Benefits to Centering are numerous, but convenience is certainly key, says Brees. “Centering means it’s all in one package and you can get both your health assessment and your prenatal education with other women, all about same gestation of pregnancy that can support each other. Rather than having to come to your prenatal visit and wait sometimes two hours in a room by yourself to see your doctor, and then also have to carve out a night of the week to come to prenatal classes, it’s all done together,” says Brees.
Brees explains that the structure of the groups means women are more participatory in their own care. When the women first arrive and for the first half hour, there are snacks laid out and music playing, and the patients check their own weight and blood pressure and record it in their Centering booklet. Next, the women are seen one at a time behind a screen for tummy checks while the others have time to chat. At that time, a patient could ask Brees about anything on their minds, and if the doctor feels it might be pertinent to the group, she asks them to share during discussion time.
For the remaining hour and a half, the women circle up, and led by Brees and residents, get instruction and have discussion around a prenatal topic, for example, the common discomforts of pregnancy. “The Centering curriculum encourages fun activities like charades, where the women might act out those pregnancy discomforts, and talk about how they manage them. The games and exercises keep everyone engaged, and they share with one another about different aspects of pregnancy,” says Brees.
Women Learning and Bonding Together
Since the women in each group are all due around the same date, they are going through the experience together, something first time mom-to-be Ashley Barnes says she appreciates. Barnes, 22, a single mother, is due June 1. She admits she is “terrified but excited” about the imminent arrival of her baby boy, Christopher, and finds it helpful to learn the ins and outs of pregnancy and managing a newborn, as well as being in a no-judgement zone with other women like her. “When we get together, it’s like a big family. It’s a support group – to support you so you don’t feel so alone, especially in my case where I am alone,” says Barnes.

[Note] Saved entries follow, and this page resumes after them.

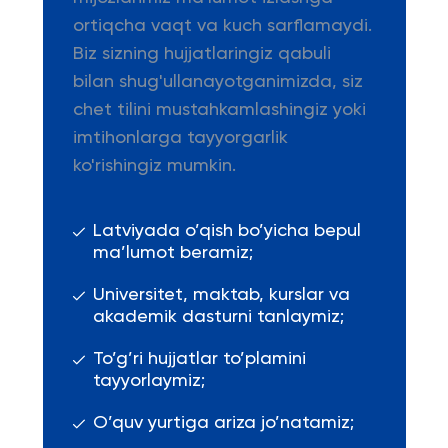
ortiqcha vaqt va kuch sarflamaydi.
Biz sizning hujjatlaringiz qabuli
bilan shug'ullanayotganimizda, siz
chet tilini mustahkamlashingiz yoki
imtihonlarga tayyorgarlik
ko'rishingiz mumkin.
Latviyada o’qish bo’yicha bepul
ma’lumot beramiz;
Universitet, maktab, kurslar va
akademik dasturni tanlaymiz;
To’g’ri hujjatlar to’plamini
tayyorlaymiz;
O’quv yurtiga ariza jo’natamiz;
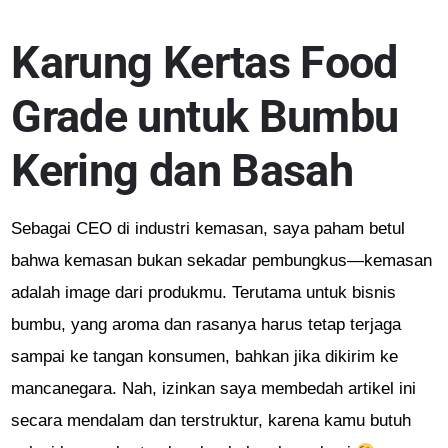
Karung Kertas Food
Grade untuk Bumbu
Kering dan Basah
Sebagai CEO di industri kemasan, saya paham betul
bahwa kemasan bukan sekadar pembungkus—kemasan
adalah image dari produkmu. Terutama untuk bisnis
bumbu, yang aroma dan rasanya harus tetap terjaga
sampai ke tangan konsumen, bahkan jika dikirim ke
mancanegara. Nah, izinkan saya membedah artikel ini
secara mendalam dan terstruktur, karena kamu butuh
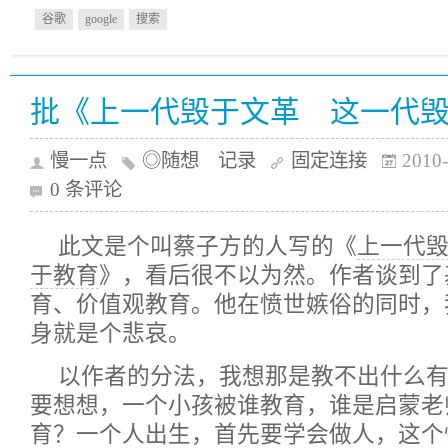
谷歌
google
搜索
批《上一代毁于文革 这一代
慢一点
◎随想 记录
固定连接
2010-
0 条评论
此文是个叫蔡子方的人写的《
上一代
于教育
》，看后很不以为然。作者谈到了
育、价值观教育。他在愤世嫉俗的同时，
身就是个悲哀。
以作者的分法，我想那是教不出什么
要想想，一个小孩被谁教育，谁是启蒙老
育？一个人出生，首先要学会做人，这个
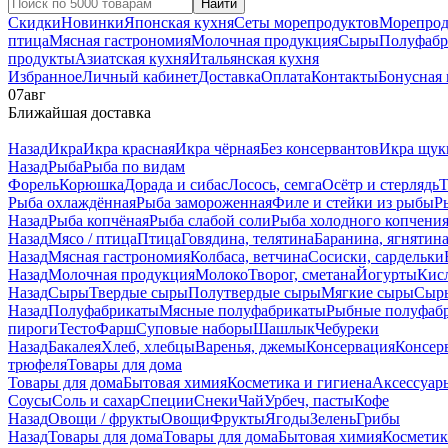
Найти
Скидки
Новинки
Японская кухня
Сеты морепродуктов
Морепрод
птица
Мясная гастрономия
Молочная продукция
Сыры
Полуфабр
продукты
Азиатская кухня
Итальянская кухня
Избранное
Личный кабинет
Доставка
Оплата
Контакты
Бонусная
07
авг
Ближайшая доставка
Назад
Икра
Икра красная
Икра чёрная
Без консервантов
Икра щук
Назад
Рыба
Рыба по видам
Форель
Корюшка
Дорада и сибас
Лосось, семга
Осётр и стерлядь
Т
Рыба охлаждённая
Рыба замороженная
Филе и стейки из рыбы
Р
Назад
Рыба копчёная
Рыба слабой соли
Рыба холодного копчени
Назад
Мясо / птица
Птица
Говядина, телятина
Баранина, ягнятин
Назад
Мясная гастрономия
Колбаса, ветчина
Сосиски, сардельки
Назад
Молочная продукция
Молоко
Творог, сметана
Йогурты
Кис
Назад
Сыры
Твердые сыры
Полутвердые сыры
Мягкие сыры
Сыры
Назад
Полуфабрикаты
Мясные полуфабрикаты
Рыбные полуфаб
пироги
Тесто
Фарш
Суповые наборы
Шашлык
Чебуреки
Назад
Бакалея
Хлеб, хлебцы
Варенья, джемы
Консервация
Консер
трюфеля
Товары для дома
Товары для дома
Бытовая химия
Косметика и гигиена
Аксессуар
Соусы
Соль и сахар
Специи
Снеки
Чай
Урбеч, пасты
Кофе
Назад
Овощи / фрукты
Овощи
Фрукты
Ягоды
Зелень
Грибы
Назад
Товары для дома
Товары для дома
Бытовая химия
Косметик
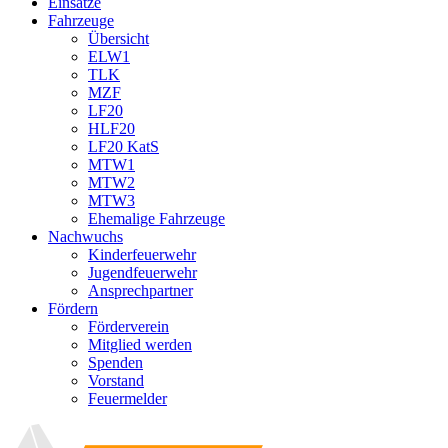
Einsätze
Fahrzeuge
Übersicht
ELW1
TLK
MZF
LF20
HLF20
LF20 KatS
MTW1
MTW2
MTW3
Ehemalige Fahrzeuge
Nachwuchs
Kinderfeuerwehr
Jugendfeuerwehr
Ansprechpartner
Fördern
Förderverein
Mitglied werden
Spenden
Vorstand
Feuermelder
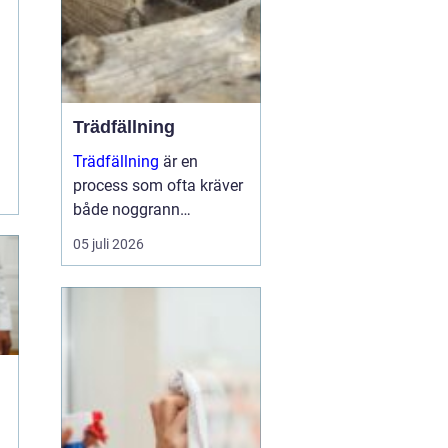
Trädfällning
Trädfällning
är en
process som ofta kräver
både noggrann
planering och
05 juli 2026
expertkunskap. Det
handlar inte bara om att
ta bort ett träd, utan
också om att sä...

Not all the women involved in the Centering sessions are first-time moms. Agok Bol, 35, originally from Southern Sudan, is having her fourth baby. Her new daughter will join her sons, 11 and 8, and a 2-year old daughter. “I’m not a new mother, I’m the old mom,” Bol jokes. “What I went through before – with the new mothers coming through, I’m here to help,” she says. Bol says she is sharing with other women in her community about the sessions, which her husband attends with her. “I say centering, and they say what is centering? I say it’s where you go and there are doctors and nurses there and other pregnant women. You talk about ideas and you have questions and they answer them. It’s not just checking the baby and going home like a doctor’s appointment. It’s a community.”